IVF risks, IVF programmed cycle FET, IVF FET, frozen embryo transfer, fresh vs frozen embryo transfer, preeclampsia IVF, preeclampsia risk IVF, preeclampsia risk IVF FET, programmed cycle FET preeclampsia

Longtime fans of the PBS period drama Downton Abbey assuredly remember the tragic death of young Lady Sybil from eclampsia after the delivery of her firstborn child in 1920. Prior to her delivery and death, Lady Sybil had exhibited signs of preeclampsia, which her family doctor had noted, but whose warnings unfortunately fell upon deaf ears. The memorable episode, poignantly acted by actress Jessica Findley Brown, left many viewers shaken, and was the source of much discussion in the media (and in at least one medical journal!) about the realities of obstetric care at the turn of the 20th century. Fortunately, research over the last 30 years has found that women, on the whole, are exhibiting fewer cases of mild preeclampsia than ever before. However, there have been dramatic increases in rates of severe preeclampsia, which can quickly progress to full-blown eclampsia–which, as the fictional Lady Sybil’s case demonstrated, can be a potentially fatal condition. 

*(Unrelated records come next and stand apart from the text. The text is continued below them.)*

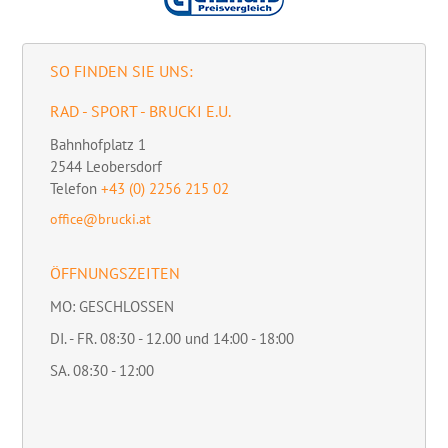
SO FINDEN SIE UNS:
RAD - SPORT - BRUCKI E.U.
Bahnhofplatz 1
2544
Leobersdorf
Telefon
+43 (0) 2256 215 02
office@brucki.at
ÖFFNUNGSZEITEN
MO: GESCHLOSSEN
DI. - FR. 08:30 - 12.00 und 14:00 - 18:00
SA. 08:30 - 12:00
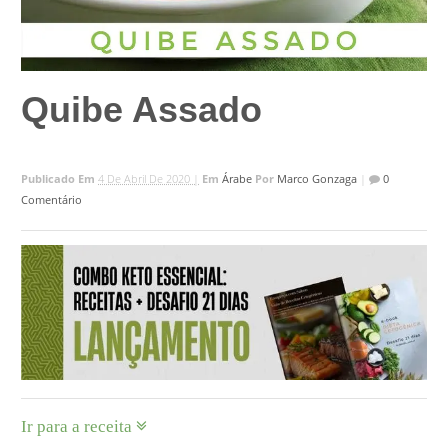
Quibe Assado
Publicado Em
4 De Abril De 2020 |
Em
Árabe
Por
Marco Gonzaga
|
0
Comentário
Ir para a receita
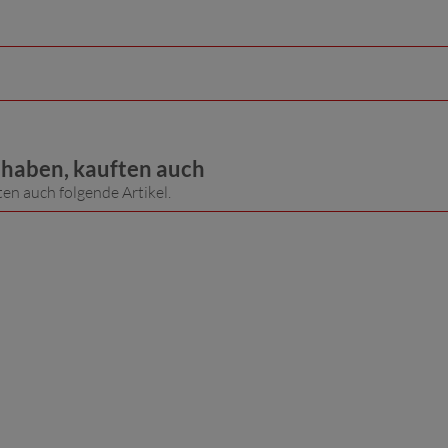
t haben, kauften auch
ten auch folgende Artikel.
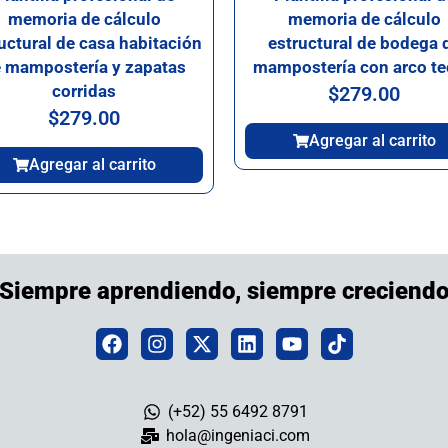
memoria de cálculo
memoria de cálculo
uctural de casa habitación
estructural de bodega 
 mampostería y zapatas
mampostería con arco t
corridas
$
279.00
$
279.00
Agregar al carrito
Agregar al carrito
¡Siempre aprendiendo, siempre creciendo
(+52) 55 6492 8791
hola@ingeniaci.com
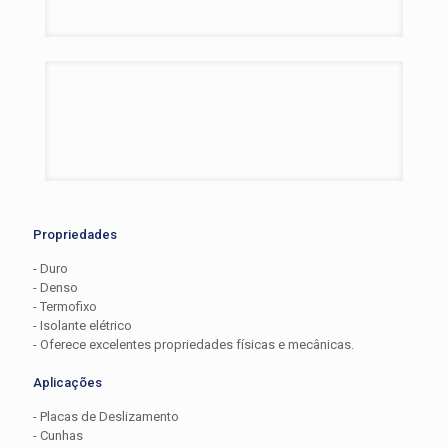
Propriedades
- Duro
- Denso
- Termofixo
- Isolante elétrico
- Oferece excelentes propriedades físicas e mecânicas.
Aplicações
- Placas de Deslizamento
- Cunhas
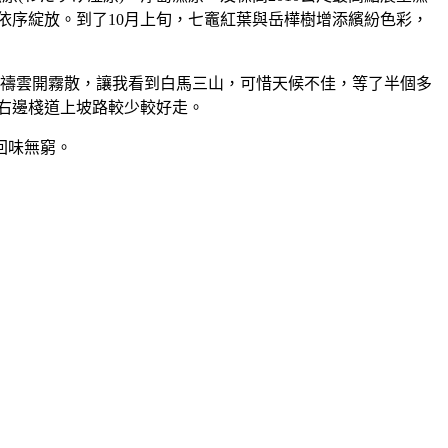
依序綻放。到了10月上旬，七竈紅葉與岳樺樹增添繽紛色彩，
樣祈禱雲開霧散，讓我看到白馬三山，可惜天候不佳，等了半個多
走右邊棧道上坡路較少較好走。
回味無窮。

Recent research corroborates previous studies finding that women who conceive using a particular type of in vitro fertilization (IVF) known as frozen embryo transfer (FET) are at higher risk of developing a hypertensive (high blood pressure) disorder, like preeclampsia, during pregnancy [1]. While rising rates of obesity may be partly to blame for the increased risks of severe preeclampsia in the general population, the lack of a corpus luteum (an important by-product of the natural menstrual cycle) in women who utilize FET may make these women more susceptible to this potentially life-threatening complication. 

IVF “Alphabet soup”

Women navigating the mainstream medical model of infertility treatment encounter a veritable alphabet soup as they consider their options for (hopeful) conception. Assisted reproductive technology (ART) is the umbrella term for “all fertility treatments in which the eggs or embryos are handled,” according to the CDC. In vitro fertilization (IVF) is a type of ART in which a sperm fertilizes an egg in a lab, outside either biological parent’s body. The egg could be a woman’s own egg or a donor egg*, and with her partner’s sperm or donor sperm*. IVF can also occur using “fresh” embryos, retrieved just a few days prior from the biological mother’s body, or using previously-frozen embryos (FET). IVF with FET typically occurs in one of two ways: either through a “modified natural” cycle or a “programmed cycle.” 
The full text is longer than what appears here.